Dans un communiqué, l’avocat Avner Pinchuk, de l’Association pour les Droits civiques en Israël, a déclaré que le bénéfice marginal obtenu en pistant les porteurs de la maladie et en déterminant avec qui ils avaient pu être en contact « ne justifie par une infraction grave du droit à la vie privée. Le danger du Covid-19 est non seulement le virus en lui-même, mais la crainte que dans les efforts pour surmonter le danger, nous perdions aussi nos valeurs basiques en tant que société libre et démocratique ».

Tehila Altshuler Shwartz, une intellectuelle israélienne spécialiste des médias et des technologies, a indiqué au Times of Israël que l’une de ses craintes principales provenait du fait que le Shin Bet serait responsable du programme, plutôt qu’une organisation transparente.

Tehila Shwartz Altshuler témoigne devant la Commission centrale électorale à la Knesset le 8 août 2019. (Capture d’écran : Facebook)

Le service de sécurité fait l’objet d’un contrôle réduit puisqu’il répond directement au Premier ministre; contrairement à la police et aux autres autorités civiles, le Shin Bet n’a pas à demander les données aux fournisseurs de services, mais dispose de son propre accès direct ; et l’agence n’est pas soumise aux lois sur la liberté des données privées en Israël, ce qui signifie que tout ce que l’on fera avec les données pourrait rester secret.

« C’est honteux que le procureur général ait approuvé cela », a-t-elle dénoncé.

Altshuler Shwartz, une chercheuse à l’Institut israélien de la démocratie, a noté que plusieurs autres services – la police, le ministère de la Santé ou l’armée – qui sont plus transparents et mieux contrôlés auraient pu être chargés de l’initiative, au lieu du Shin Bet.

Elle a ajouté que l’application d’une mesure aussi draconienne alors qu’il n’y a pas de Knesset pleinement active constituait une décision très troublante.

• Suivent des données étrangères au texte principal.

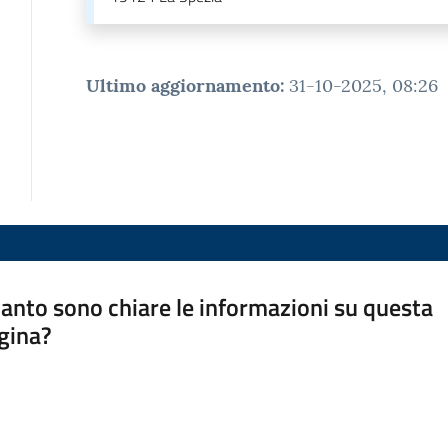
Ultimo aggiornamento
:
31-10-2025, 08:26
anto sono chiare le informazioni su questa
gina?
a da 1 a 5 stelle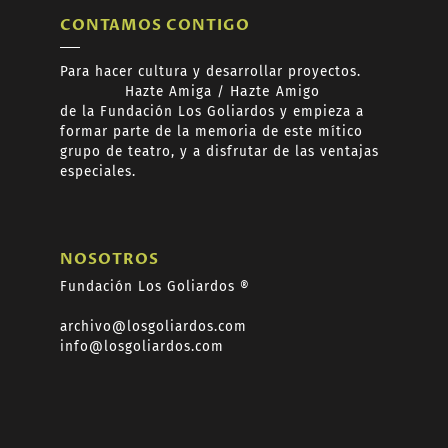
CONTAMOS CONTIGO
Para hacer cultura y desarrollar proyectos.
Hazte
Amiga /
Hazte
Amigo
de
la Fundación Los Goliardos y empieza a
formar
parte de la memoria de este mítico
grupo de teatro, y a disfrutar de las ventajas
especiales.
NOSOTROS
Fundación Los Goliardos ®
archivo@losgoliardos.com
info@losgoliardos.com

Altshuler Shwartz a prévenu qu’en ayant recours à cette forme de surveillance, généralement réservée au contre-terrorisme, dans le cadre d’une crise sanitaire, le gouvernement ouvrait la voie vers une utilisation future de cette méthode pour des questions non liées à la sécurité.

Un membre de la police des frontières israélienne porte un équipement de protection et un masque contre le coronavirus, au point de contrôle d’Ein Yael, près du zoo biblique de Jérusalem, le 11 mars 2020. (Crédit : Yonatan Sindel / Flash90)

« Cet argument pourrait être utilisé à l’avenir pour n’importe quoi, une crise économique, une crise éducative », a-t-elle soutenu.

Un doctorant du programme de recherche Droits humains sous pression à l’Université libre de Berlin en Allemagne, qui a mené des recherches similaires dans le passé, a déclaré que la question demandait de trouver un équilibre entre coûts et bénéfices.

« Le coût pour notre vie privée est-il suffisamment équilibré par rapport au bénéfice pour le public de savoir qui a été à proximité des personnes exposées virus pour les placer en quarantaine ? », interroge ainsi Andrew Mark Bennett.